3D printed digital sundial
Last year a clever guy named Julien Coyne posted his design for a digital sundial (Figure 1). As the sun moves across the sky, the digits representing 24-hour time are displayed in the shadow of the gnomon (the angled arm that traditional sundials have).
Figure 1. The gnomon has intricate pathways for sunlight to pass through when the sun angle is just right. |
This was not the first digital sundial. The first one was a fiber optic device developed in 1984 by Steve Hines and patented in 1988 (Figure 2). In the following decade other designs were developed and patented in 1996 and 1997. These were simpler devices which directly blocked the sunlight except for the rays illuminating the digits in the time display. One of these is still offered for sale as an indoor (e.g., window mounted) time display (Figure 3). I have always wanted one of these, but they cost $129.00, so I have been satisfied with an old fashioned gnomon stuck in the ground so it points at the north star and is surrounded by an arc of carefully placed rocks.
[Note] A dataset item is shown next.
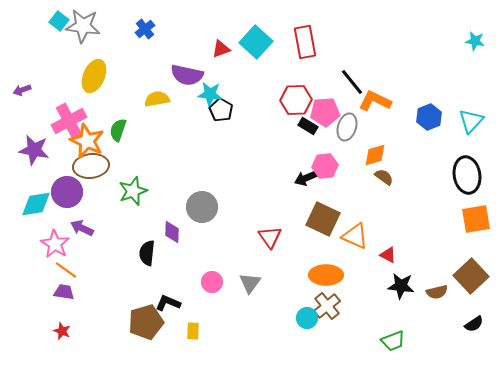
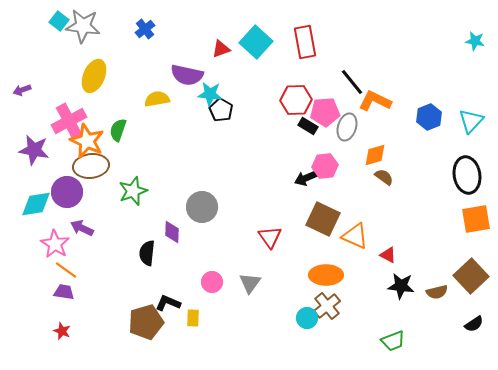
yellow rectangle at (193, 331): moved 13 px up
Figure 2. Steve Hines patented this digital sundial in 1988. As the sun moves, light from an entrance slit enters fiber optic strands which guide the light to the proper plexiglas segment of a digit. |
Figure 3. This beautifully made digital sundial was developed in the 1990s and is sold by one of the developers -- Daniel Scharstein of Middlebury College. |
The expense of the commercial digital sundial is due to the great precision required to manufacture it. Tiny masks block the sunlight except when the angle is just right, and these masks must be aligned perfectly.
Julien Coyne understood that a parametric CAD (computer aided design) program could create the intricate 3D model of the gnomon with a few lines of code repeated for each desired sun angle and for each “pixel” defining the projected digits. The resulting object would be difficult to manufacture with traditional methods, but would be quite simple to make with a 3D printer. This sundial is one of the more elegant examples of a complex problem that has waited decades to be solved by 3D printing.
In October, 2015 Coyne posted an elaborate and entertaining video about his sundial and also made the design files freely available. The video has been watched 426,000 times and the printing files have been downloaded 80,000 times from Thingiverse. The other patents from the 1990s have both lapsed (the owners stopped making fee payments) and might not have covered Coyne’s approach anyway. Coyne sells his sundials on Etsy (it takes him 30 hours to print each one), but the primary impact of his work is the thousands of people who can print their own. The great mystery of Coyne’s contribution is that the sundial video was his first real post at his Mojoptix website, and there has not been another one since. Maybe he’s just too busy printing gnomons.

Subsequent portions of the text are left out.